I'm currently planning to visit local miniature poodle breeders to talk to them and see their dogs/puppies. I've searched the forum for responsible/reputable breeders within 2 hour driving distance from San Jose and my list is 

Clarion
Bar King
Midnight

Are there any other breeders in the area I should consider?

Thanks!


----------



## liljaker (Aug 6, 2011)

Here's a good link and you can research by location, too and get their websites, etc.

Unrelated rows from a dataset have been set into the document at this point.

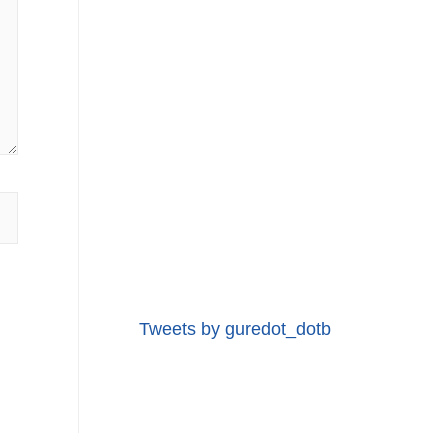
Tweets by guredot_dotb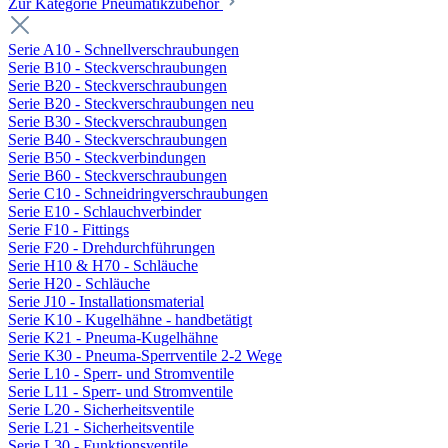
Zur Kategorie Pneumatikzubehör
Serie A10 - Schnellverschraubungen
Serie B10 - Steckverschraubungen
Serie B20 - Steckverschraubungen
Serie B20 - Steckverschraubungen neu
Serie B30 - Steckverschraubungen
Serie B40 - Steckverschraubungen
Serie B50 - Steckverbindungen
Serie B60 - Steckverschraubungen
Serie C10 - Schneidringverschraubungen
Serie E10 - Schlauchverbinder
Serie F10 - Fittings
Serie F20 - Drehdurchführungen
Serie H10 & H70 - Schläuche
Serie H20 - Schläuche
Serie J10 - Installationsmaterial
Serie K10 - Kugelhähne - handbetätigt
Serie K21 - Pneuma-Kugelhähne
Serie K30 - Pneuma-Sperrventile 2-2 Wege
Serie L10 - Sperr- und Stromventile
Serie L11 - Sperr- und Stromventile
Serie L20 - Sicherheitsventile
Serie L21 - Sicherheitsventile
Serie L30 - Funktionsventile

Miniature Poodles, Miniature Poodle Puppies, Miniature Poodle Breeders

OMG, I just saw the puppy pictures on the Bar King website --- I'd love all of them!


----------



## Poodle Lover (Mar 24, 2008)

The ones that you have listed are all top notch breeders, another one locally you might check out is Cinbren Miniature Poodles. Cinbren Miniature Poodles


----------



## pudelmann (Feb 29, 2012)

Thank you, liljaker and Poodle Lover. From the website that liljaker pointed to, I also found Black Pearl poodles in San Francisco (Black Pearl Miniature Poodle San Francisco CA), but I have no information on that breeder. I think I'll start with the ones on my list first. 

Thanks!


----------



## soon2bmommi (Mar 9, 2011)

liljaker said:


> Here's a good link and you can research by location, too and get their websites, etc.
> 
> Miniature Poodles, Miniature Poodle Puppies, Miniature Poodle Breeders
> 
> OMG, I just saw the puppy pictures on the Bar King website --- I'd love all of them!


If I wanted a mini I would definately go to clarion.. Her dogs are stunning!!!!


----------



## PaddleAddict (Feb 9, 2010)

My mini is from Clarion. He is the BEST!!!!!   

He also has Bar King lines in his pedigree.


----------



## pudelmann (Feb 29, 2012)

Thank you. Clarion sounds very promising. And it is closest to me among the three breeders I mentioned.


----------



## minipoodlelover (Jul 25, 2011)

I was in contact with Clarion during my search for a mini, and I can't say enough good things about them. Their west coast location made it difficult for me, but I would get a poodle from them in a heartbeat. My impression was they are a class operation on every level - and their dogs are beautiful.

Good luck and have fun


----------